Due to the resulting high number of states and low conductance in the HRS, a compliance current of 200 µA was used during the RRAM electroforming event, prior to pulse amplitude experiments. HfO_x devices yielded the best analog switching performance for set voltages of 1, 1.1 and 1.2 V and reset voltages of − 1, − 1.1 and − 1.2 V. Results were similar for TaO_x, where the range was 1.2–1.4 V and − 1.2 to − 1.4 V for the set and reset operation, respectively. Preliminary experiments showed that the voltage range for analog switching of HfO_x and TaO_x devices required different voltage ranges. For the same pulse width, TaO_x devices required a 0.2–0.3 V higher voltage, agreeing with previously published results²⁹. To enable a fair comparison of the analog switching performance, we performed analog switching experiments with the electrical switching conditions that yield the largest number of states as well as the lowest conductance (off state). It should be noted that analog switching is only possible within a well-defined voltage range. Outside of this range, low voltage pulsing will not change the conductance, while large voltage pulses outside of the range will transition the device into binary switching mode, with a small memory window. During all switching conditions described above the pulse width was kept constant at 300 ps with a 70 ps rise and fall time.

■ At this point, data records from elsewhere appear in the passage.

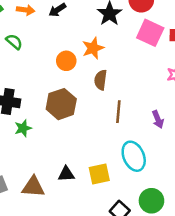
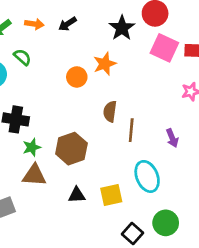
brown semicircle: (101, 80) -> (110, 111), moved
brown hexagon: (61, 104) -> (71, 149), moved
brown triangle: (33, 187) -> (34, 175), moved

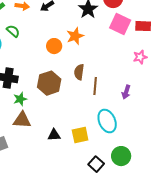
purple arrow: (172, 138) -> (126, 92), turned 40
brown hexagon: (71, 149) -> (49, 83), moved

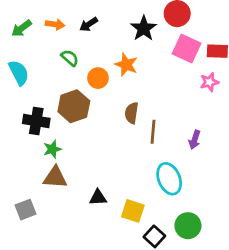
green semicircle: (13, 31) -> (70, 58), moved
orange star: (75, 36) -> (126, 65), turned -30
pink star: (140, 57) -> (209, 82), moved
brown hexagon: (49, 83) -> (74, 106), moved
yellow square: (80, 135) -> (133, 211), moved, turned 30

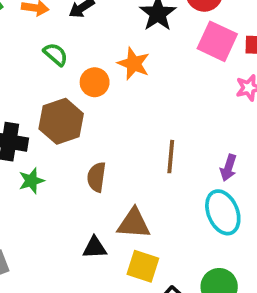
brown semicircle: (132, 113) -> (96, 177), moved
brown triangle: (55, 177) -> (134, 223), moved
cyan ellipse: (169, 179) -> (223, 212), moved

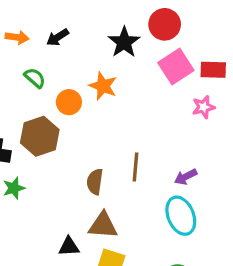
pink square: (217, 41) -> (176, 66), turned 32
purple arrow: (228, 168) -> (186, 177), turned 45
brown semicircle: (96, 177) -> (95, 182), moved

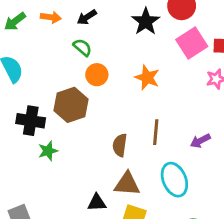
green semicircle: (35, 78) -> (82, 47), moved
orange star: (103, 86) -> (147, 78), moved
cyan ellipse: (181, 216) -> (174, 180), moved

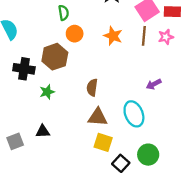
green semicircle: (82, 47) -> (64, 13), turned 40
brown line: (156, 132) -> (144, 36), moved
green star: (48, 151) -> (47, 92), moved
black triangle: (97, 203) -> (43, 131), moved

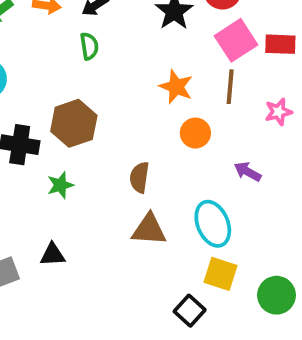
orange circle: (75, 34) -> (195, 133), moved
pink star: (166, 37) -> (278, 112), moved
purple arrow: (154, 84) -> (248, 172), turned 56
yellow square: (103, 142) -> (221, 274), moved
green circle: (148, 155) -> (276, 295), moved

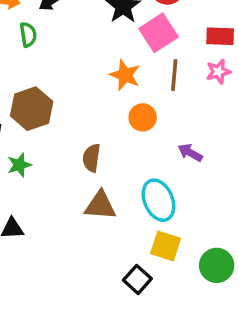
pink square: (236, 40) -> (158, 33), moved
green semicircle: (89, 46) -> (28, 35), moved
pink star: (278, 112) -> (218, 72), moved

To study the effect of peak current during analog switching, a pulse amplitude experiment was performed at three different compliance currents, as controlled by the integrated transistor: 200, 350 and 500 µA (Fig. 4c) for both HfO_x and TaO_x. For each current level, nine pulse amplitude switching conditions were applied. Table 1 shows the converged symmetry points and the comparatively large number of states for each case. Additionally, the larger compliance currents (350 and 500 µA) enable the optimal combination of the lowest conductance and highest number of states. It should be noted that even with the same forming process and switching compliance current, the number of conductance states and the off-state conductance depends on different switching pulse amplitudes (Table 1). These conditions also maintain programming noise of less than 1. For TaO_x devices, the analog switching compliance current of 500 µA and pulse amplitudes of +1.4 and − 1.3 V yielded the greatest number of states (35) with off state conductance of 9.8 µS. The highest off state conductance of 3.8 µS from TaO_x devices results from 500 µA and pulse amplitude of +1.3 V and -1.3 V for set and reset, respectively, with a lower number of states (20). The highest number of states (29) and off conductance of 37 µS for HfO_x is a result of a 350 µA compliance current and a set / reset voltage of +1.2 V and -1.1 V, respectively. Based on these measurements, TaO_x devices exhibit around one tenth of the off-state conductance compared to HfO_x devices. TaO_x devices also have a marginally higher number of states (35) compared to HfO_x devices (29).

Table 1 Experimental results for HfO_x and TaO_x devices.

Benchmarking of hafnium oxide and tantalum oxide RRAM performance

To compare HfO_x to TaO_x devices, we followed two main steps: (1) determination of symmetry point convergence, and (2) elucidation of ideal switching conditions based upon the number of states, programming noise, and off state conductance. To implement the TTv2 algorithm with RRAM based hardware, analog switching must achieve a stable symmetry point. If an electrical switching condition does not yield symmetry point convergence, this electrical switching condition cannot be used for hardware implementation into the TTv2 algorithm, regardless of its number of states and off conductance. A converged symmetry point can be defined as a device conductance state that shows a stable minimum conductance change around a mean conductance value, upon the application of consecutive positive and negative voltage pulses. An non-convergent (divergent) symmetry point can be defined as a state where the mean conductance change of the device is increasing, or decreasing. It can also include a symmetry point separation. As an example, Fig. 4 shows that for same positive pulse voltage conditions, the symmetry point tends to shift up if the negative pulse amplitudes are comparatively lower. Further, the symmetry point tends to shift downwards for comparatively larger negative pulses. For each forming and switching compliance current condition, different optimal switching conditions are required to achieve a stable symmetry point.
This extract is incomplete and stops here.